Have you ever yearned to try something new and fun with your writing to get those creative juices flowing? If the response is yes, I have the perfect solution for you. A simple writing exercise might be just what you need. Writing exercises are an easy and fun way to get creative with your work and branch out of your typical style.
Who doesn’t love to mix it up once in a while?
With so many marvelous creative writing exercises available with the turn of a page or click of a button, it’s often hard to know where to start. From books to internet searches all the information can be overwhelming. Luckily for you, I’ve created a short list of my personal favourites!
- Starters: These types of exercises have many names, but I prefer to call them starters. The idea behind these activities is that you pick something random as your topic and that no matter how you find it, make sure it’s clear and concise.
The 7x7x7x7 exercise is when you pick the seventh book on the shelf, flip to the seventh page, find the seventh line, and then use the seventh word as your title or topic. Alphabet Poetry is when you create a poem or short story using each letter in the alphabet. Both exercises are great places to start. Use can use a random word from the dictionary, or use an atlas or map for inspiration. You could even find a few ads or articles in a magazine and use them for inspiration.
Tip: This exercise works best when you do no preparation. Pick your activity and topic and run with it. Get the words onto the paper first and edit later.
- Firsts/I remember: This exercise is in truth two different activities. But, they are so similar to each other I grouped them together. These exercises are great because they focus on you on a personal level. They are also a fantastic way to log significant events in your life.
All you must do is think about something you did for the first time or any event or milestone in your life.
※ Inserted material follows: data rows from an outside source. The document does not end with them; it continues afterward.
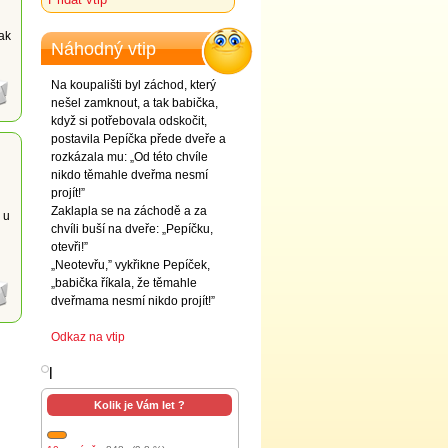
pak
Náhodný vtip
Na koupališti byl záchod, který
nešel zamknout, a tak babička,
když si potřebovala odskočit,
postavila Pepíčka přede dveře a
rozkázala mu: „Od této chvíle
nikdo těmahle dveřma nesmí
projít!”
Zaklapla se na záchodě a za
 u
chvíli buší na dveře: „Pepíčku,
otevři!”
„Neotevřu,” vykřikne Pepíček,
„babička říkala, že těmahle
dveřmama nesmí nikdo projít!”
Odkaz na vtip
l
Kolik je Vám let ?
When writing about your firsts, it might be anything from your first date or kiss to your first concert or big screen movie. When focusing on I remember, it might be the day you got a promotion or when you found a great sale at the mall. The possibilities here are endless.
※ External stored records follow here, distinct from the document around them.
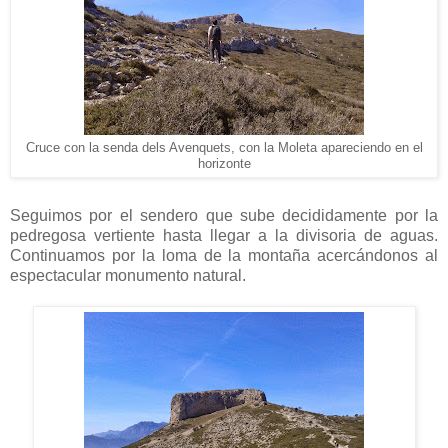
Cruce con la senda dels Avenquets, con la Moleta apareciendo en el
horizonte
Seguimos por el sendero que sube decididamente por la
pedregosa vertiente hasta llegar a la divisoria de aguas.
Continuamos por la loma de la montaña acercándonos al
espectacular monumento natural.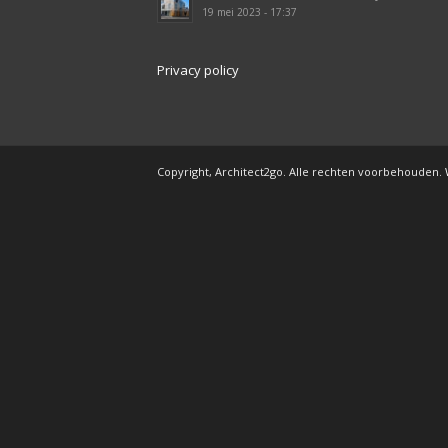
19 mei 2023 - 17:37
Privacy policy
Copyright, Architect2go. Alle rechten voorbehouden.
Tip: Take time on a slow day and compile a list of all the firsts/I remember topics you want to explore. Keep it in a convenient spot for quick access.
- Letter: This exercise is simple. All you need to do is write a letter. You may address it to yourself, your best friend, your mom, your dad, your great Aunt Betty. It may be long or short, personal or professional.
The idea behind this exercise is that the letter you write is never sent. It is the perfect way to get anything and everything out in the open and off your chest without having to confront anyone. There are so many places you could take this exercise. You may keep it all personal and write to family or friends or take it a step farther and create a professional letter giving advice or criticism to your idol or favourite author.
Tip: This exercise is an excellent way to relieve stress and clear your mind. Try experimenting with sensitive subjects or express yourself in a way you can’t otherwise.
- Prompts: Writing prompts are easy to use, and there is an endless supply of them available. All you must do is a fast internet search or visit your local library or bookstore and pick one. You can even modify your search to a particular genre or type of writing.
Writing prompts are a great way to try new things and explore new topics. You can use them for poems or stories. All you need is a way to write and a place to find a prompt. You might compile a collection of your own, sign up to get one daily, or ask a family member or friend for help. Ask someone to give you a single word, a few random words, or a full sentence and use that as your title or topic.
Tip: Try revisiting your favourite prompts. Wait for a few months or even a year before coming back to one. Note how your ideas and style have evolved in the time that’s passed.
- Person/Object: This writing exercise is a fantastic way to play with your work. It focuses on details and sensory rather than a focus keyword or topic. They force you to dig down deep and step out of your normal writing routines.
This exercise is one you can do anyplace. You can sit in your kitchen and write about your cat, or write about the waiter the next time you’re out for dinner. You can do a character sketch on your favourite fictional and nonfictional character, or close your eyes and think of your favourite beach and write about the scene. This exercise also helps your writing style and vocabulary.
Tip: This exercise works best when you are alone. Free yourself from distractions caused from family, friends, and electronics for best results.
Remember, writing exercises are meant to be entertaining so don’t take them too seriously. Break away from your stressful deadlines and regular, everyday writing projects and have fun. Don’t fret. Learn when to take an idea and run with it and when to let it go. When you use exercises like these, they help teach you how to weed out the lesser quality stuff and find that million dollar idea.
Keep in mind that everyone’s writing style is personal and unique to them.
The key is to have fun with the activity. Don’t be intimidated by trying new things. Don’t be afraid to write about a topic you have never considered before. Think of it as practice, the more you write, the better you become.